Theatermitarbeiter streiken: "Schluss mit permanenter Erreichbarkeit"
Schauspieler, Musikerinnen und Tänzer haben am Dienstag in Hannover gestreikt. Ihre Forderungen: bessere Arbeitsbedingungen und Planungssicherheit.
Rund 50 Mitarbeiterinnen und Mitarbeiter des Staatstheaters Hannover haben sich auf dem Balkon der Staatsoper im Zentrum der Stadt versammelt. "Musiker in Aktion" und "GDBA" steht auf ihren neongelben und rosafarbenen Westen - "GDBA" steht für "Genossenschaft Deutscher Bühnen-Angehöriger". Auf den Papptafel fordern sie in dicken blauen und roten Lettern: "Schluss mit permanenter Erreichbarkeit".

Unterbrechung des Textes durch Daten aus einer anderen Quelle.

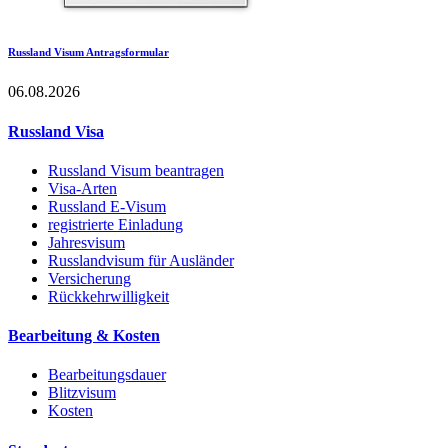
Russland Visum Antragsformular
06.08.2026
Russland Visa
Russland Visum beantragen
Visa-Arten
Russland E-Visum
registrierte Einladung
Jahresvisum
Russlandvisum für Ausländer
Versicherung
Rückkehrwilligkeit
Bearbeitung & Kosten
Bearbeitungsdauer
Blitzvisum
Kosten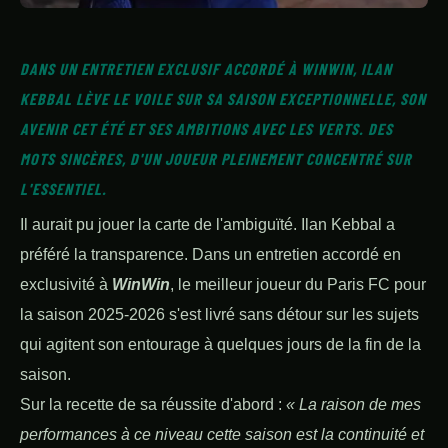
DANS UN ENTRETIEN EXCLUSIF ACCORDÉ À WINWIN, ILAN
KEBBAL LÈVE LE VOILE SUR SA SAISON EXCEPTIONNELLE, SON
AVENIR CET ÉTÉ ET SES AMBITIONS AVEC LES VERTS. DES
MOTS SINCÈRES, D'UN JOUEUR PLEINEMENT CONCENTRÉ SUR
L'ESSENTIEL.
Il aurait pu jouer la carte de l'ambiguïté. Ilan Kebbal a
préféré la transparence. Dans un entretien accordé en
exclusivité à
WinWin
, le meilleur joueur du Paris FC pour
la saison 2025-2026 s'est livré sans détour sur les sujets
qui agitent son entourage à quelques jours de la fin de la
saison.
Sur la recette de sa réussite d'abord :
« La raison de mes
performances à ce niveau cette saison est la continuité et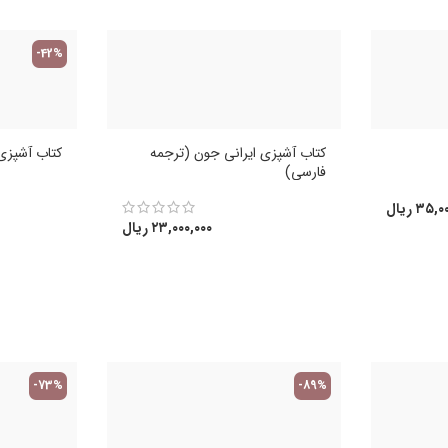
-42%
کتاب آشپزی ایرانی جون (ترجمه
کتاب آشپزی 
فارسی)
۳۵,۰۰
ریال
۲۳,۰۰۰,۰۰۰
ریال
-73%
-89%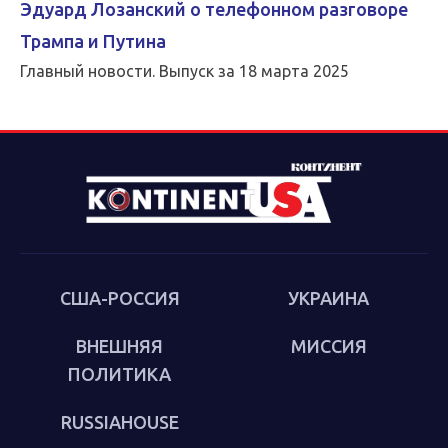
Эдуард Лозанский о телефонном разговоре
Трампа и Путина
Главный новости. Выпуск за 18 марта 2025
США-РОССИЯ
УКРАИНА
ВНЕШНЯЯ
МИССИЯ
ПОЛИТИКА
RUSSIAHOUSE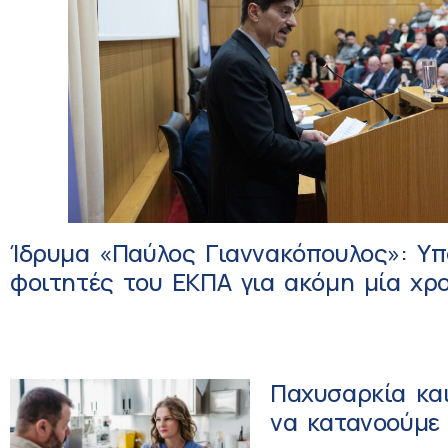
Ίδρυμα «Παύλος Γιαννακόπουλος»: Υπ
φοιτητές του ΕΚΠΑ για ακόμη μία χρ
Παχυσαρκία και
να κατανοούμε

Viele ihrer Forderungen haben mit dem Wunsch nach besser planbarer Arbeit und Freizeit zu tun, sagt die Schauspielerin Amelle Schwerk: "Sobald man Beziehungen mit Menschen hat, die nicht im Theater arbeiten, ist es unmöglich, vorauszuplanen und sich zu treffen. Ob das jetzt eine Liebes-, Familien- oder freundschaftliche Beziehung ist, es ist einfach extrem schwierig, unseren Alltag mit einem anderen Alltag zu kombinieren." Außerdem geht es den vier Gewerkschaften, die zu dem Streik aufgerufen haben, darum, fünf Stunden Ruhezeit vor einer Vorstellung zu haben. Und keiner wolle mehr zwölf Tage am Stück arbeiten, denn so sehe der Arbeitsalltag Kulturschaffender oft aus.
Forderungen nach besseren Arbeitszeiten
Schon fast drei Jahre verhandeln die Bühnen-Gewerkschaften bereits für bessere Arbeitszeiten. Nach Ansicht des Deutschen Bühnenvereins, der staatliche und private Theater und Opernhäuser in den Verhandlungen vertritt, sei man auch schon weit gekommen. "Es gibt zu keiner Forderung ein grundsätzliches Nein", sagt Verhandlungsführerin Claudia Schmitz. "Selbst die 39-Stunden-Woche für die überwiegend künstlerisch tätigen Bühnentechniker*innen bei vollem Lohnausgleich ist etwas, was wir trotz der Zeiten, in denen wir gerade unterwegs sind, bereits zugestanden haben. Von daher ist für mich tatsächlich auch dieser Streik inhaltlich nicht ganz nachvollziehbar."
Das sehen die Bühnentechniker*innen, Sänger*innen und Requisiteur*innen auf dem Balkon der Staatsoper Hannover anders. Am Ende leide auch die Kunst, wenn zum Beispiel im Stress der Endprobenzeit nicht genügend Zeit zwischen Probe und Aufführung sei, um neue Kräfte zu schöpfen, sagt Amelle Schwerk.
Erste Ergebnisse lassen hoffen
Yannick Spanier, Bass an der Staatsoper Hannover und in der Bühnengewerkschaft GDBA organisiert, freut sich über den neuen Zusammenhalt, den dieser Streik darstellt: "Die GDBA ist eine der ältesten Gewerkschaften, die wir in Deutschland haben, aber sie hat noch nie gestreikt. Das hatte bislang damit zu tun, dass wir nie die Macht hatten und dass immer auch ein bisschen Angst da war." Wenn man streike und unangenehm beim Arbeitgeber auffalle, könne es sein, dass man dann gekündigt wird oder keine Engagements mehr bekomme. "Wir können jedes Jahr gekündigt werden. Auch einer dieser Punkte auf unserer Liste, die eigentlich in einem Arbeitsverhältnis im 21. Jahrhundert nicht mehr gehen."
Für freie Künstlerinnen und Künstler, die produktionsbezogen an den Bühnen des Deutschen Bühnenvereins arbeiten, vereinbarte dieser neulich erstmals tarifliche Regelungen mit drei Bühnen-Gewerkschaften. Es wurden Sozialleistungen wie die Entgeltfortzahlung im Krankheitsfall, Urlaubsvergütung und Ausfallgagen geregelt. Bleibt zu hoffen, dass auch nach den Verhandlungen in Berlin die Protestplakate eingestampft werden können.